After fitting a linear regression model, it is essential to evaluate whether the underlying model assumptions are valid. These assumptions include linearity of the relationship between predictors and the response, independence of residuals, homoskedasticity (constant variance of residuals), absence of multicollinearity among predictors, and the condition that the error term has a zero conditional mean. Violations of these assumptions can undermine the validity of inference from the model, including confidence intervals and hypothesis tests.

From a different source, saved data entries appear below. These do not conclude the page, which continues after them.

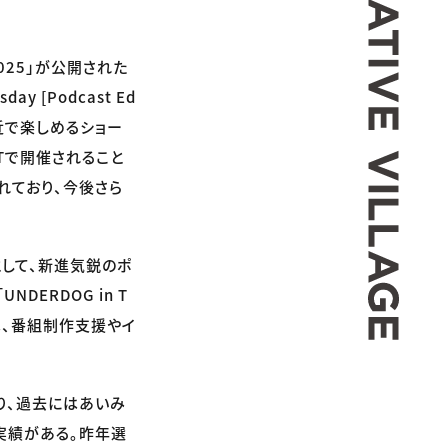
2025」が公開された
 [Podcast Ed
間近で楽しめるショー
-EASTで開催されること
れており、今後さら
」として、新進気鋭のポ
ERDOG in T
ifyは、番組制作支援やイ
ており、過去にはあいみ
た実績がある。昨年選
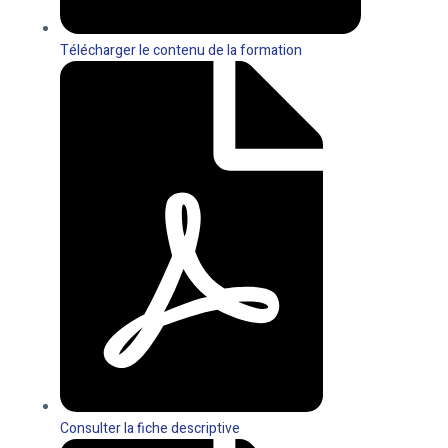
Télécharger le contenu de la formation
Consulter la fiche descriptive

Residual diagnostics help us examine these assumptions. One of the most useful tools is the residual vs. fitted values plot. In this plot, residuals (i.e., the differences between observed and predicted values) are plotted on the y-axis against the model’s fitted values on the x-axis. Ideally, the residuals should be randomly scattered around the horizontal axis (zero), with no discernible pattern. This randomness indicates that the model has appropriately captured the structure in the data, supporting the assumptions of linearity and homoskedasticity. If the residual plot exhibits a U-shape or inverted U-shape, it suggests non-linearity. If the spread of residuals increases or decreases across the range of fitted values, it indicates heteroskedasticity. Clusters or non-random structure may also suggest model mis-specification or omitted variables. Additionally, the presence of extreme or isolated points may point to outliers or influential observations that unduly affect the model fit.

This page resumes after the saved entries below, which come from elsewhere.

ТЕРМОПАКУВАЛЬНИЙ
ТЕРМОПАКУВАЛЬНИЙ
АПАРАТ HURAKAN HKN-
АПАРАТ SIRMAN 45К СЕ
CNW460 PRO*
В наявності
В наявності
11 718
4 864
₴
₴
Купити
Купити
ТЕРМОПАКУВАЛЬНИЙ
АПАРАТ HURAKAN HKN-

If diagnostics reveal that assumptions are violated, various remedies are available. For non-linearity, one might apply transformations (e.g., logarithmic, polynomial) to the predictors or use non-linear models. In the case of heteroskedasticity, robust standard errors, weighted least squares, or variance-stabilizing transformations may be appropriate. If residuals are not normally distributed, bootstrapping methods can be employed for inference. In time-series data, autocorrelation in residuals can be detected using the Durbin-Watson statistic, and corrected using models like ARIMA or GLS. Finally, multicollinearity among predictors can be diagnosed using variance inflation factors (VIFs); remedies include removing redundant predictors or using dimensionality reduction techniques.

# Regression Plot
ggplot(data, aes(x = average_age, y = log10(total_expenditure / household_size))) +
  geom_point(color = "steelblue", size = 2) +
  geom_smooth(method = "lm", formula = y ~ x, se = FALSE, color = "darkred", linewidth = 1.2) +
  labs(
    title = "Regression Plot",
    x = "Average Age",
    y = "Log Monthly Expenditure per Capita (₹)"
  ) +
  theme(
    plot.title = element_text(size = 18, face = "bold"),
    axis.title = element_text(size = 14),
    axis.text = element_text(size = 12)
  )

../_images/051b9e67f48fee9ac4d2eaad2b624975dbf5247c21db7121a84cdce2eaba1144.png

# Residuals Plot
ggplot(data, aes(x = fitted(model), y = resid(model))) +
  geom_point(color = "steelblue", size = 2) +
  labs(
    title = "Residuals Plot",
    x = "Fitted Values",
    y = "Error"
  ) +
  theme(
    plot.title = element_text(size = 18, face = "bold"),
    axis.title = element_text(size = 14),
    axis.text = element_text(size = 12)
  )

../_images/54123134f68cb333f7e1da8686bf0273eae90215ef48fa5ba1a8653a77d0a6ad.png

Linearity — Satisfied - The regression plot shows a fairly linear upward trend between average age and log(expenditure per capita), with the fitted line capturing the central tendency of the data well. Given the log transformation of the dependent variable, linearity in parameters appears to hold reasonably.
Independence — Satisfied - Since the household observations are independently and randomly sampled, the independence assumption is met.
Homoskedasticity — Satisfied - The residuals plot shows a consistent vertical spread of errors across the fitted values without any clear pattern of increasing or decreasing variance. This supports the assumption of homoskedasticity — i.e., constant error variance.
No Multicollinearity — Not Applicable - Since this is a univariate regression model with only one explanatory variable (average age), multicollinearity is not a concern.
Zero Conditional Mean of Errors — Satisfied - The residuals appear to be centered around zero with no systematic pattern, supporting the assumption that the expected value of errors given the explanatory variable is zero.